#### [Task goal]
Any image in the records is to be skipped; everything else should be reproduced exactly.

#### [Source records]

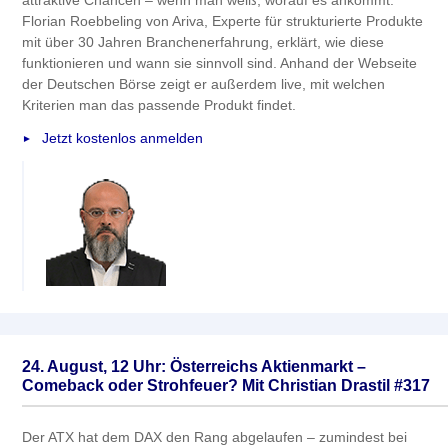
Florian Roebbeling von Ariva, Experte für strukturierte Produkte
mit über 30 Jahren Branchenerfahrung, erklärt, wie diese
funktionieren und wann sie sinnvoll sind. Anhand der Webseite
der Deutschen Börse zeigt er außerdem live, mit welchen
Kriterien man das passende Produkt findet.
Jetzt kostenlos anmelden
24. August, 12 Uhr: Österreichs Aktienmarkt –
Comeback oder Strohfeuer? Mit Christian Drastil #317
Der ATX hat dem DAX den Rang abgelaufen – zumindest bei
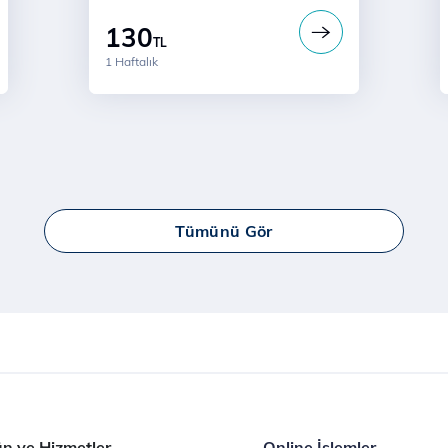
130
TL
1 Haftalık
Tümünü Gör
n ve Hizmetler
Online İşlemler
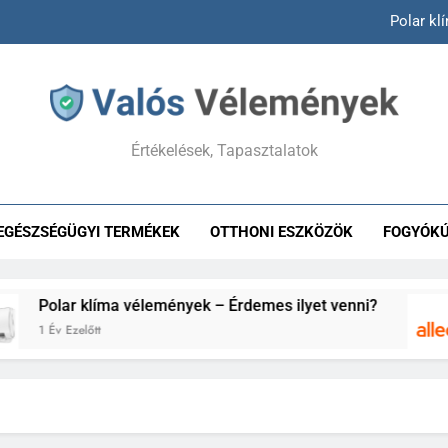
Polar kl
Allegro
Answear vélemények –
Értékelések, Tapasztalatok
Hepacontur vélemények – Va
Polar kl
EGÉSZSÉGÜGYI TERMÉKEK
OTTHONI ESZKÖZÖK
FOGYÓK
Allegro
Answear vélemények –
ar klíma vélemények – Érdemes ilyet venni?
 Ezelőtt
1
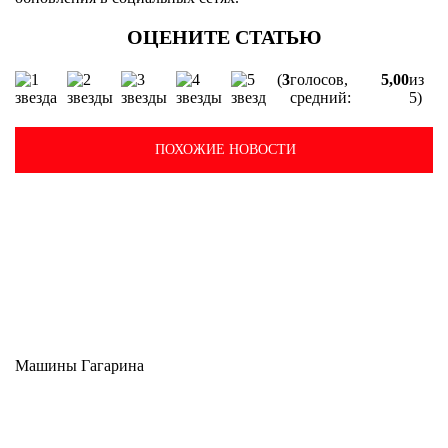
(
3
голосов,
5,00
из
средний:
5)
ПОХОЖИЕ НОВОСТИ
Машины Гагарина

#### [Expected output]
Florian Roebbeling von Ariva, Experte für strukturierte Produkte
mit über 30 Jahren Branchenerfahrung, erklärt, wie diese
funktionieren und wann sie sinnvoll sind. Anhand der Webseite
der Deutschen Börse zeigt er außerdem live, mit welchen
Kriterien man das passende Produkt findet.
Jetzt kostenlos anmelden
24. August, 12 Uhr: Österreichs Aktienmarkt –
Comeback oder Strohfeuer? Mit Christian Drastil #317
Der ATX hat dem DAX den Rang abgelaufen – zumindest bei
130
TL
1 Haftalık
Tümünü Gör
n ve Hizmetler
Online İşlemler
Polar kl
Allegro
Answear vélemények –
Értékelések, Tapasztalatok
Hepacontur vélemények – Va
Polar kl
EGÉSZSÉGÜGYI TERMÉKEK
OTTHONI ESZKÖZÖK
FOGYÓK
Allegro
Answear vélemények –
ar klíma vélemények – Érdemes ilyet venni?
 Ezelőtt
1
(
3
голосов,
5,00
из
средний:
5)
ПОХОЖИЕ НОВОСТИ
Машины Гагарина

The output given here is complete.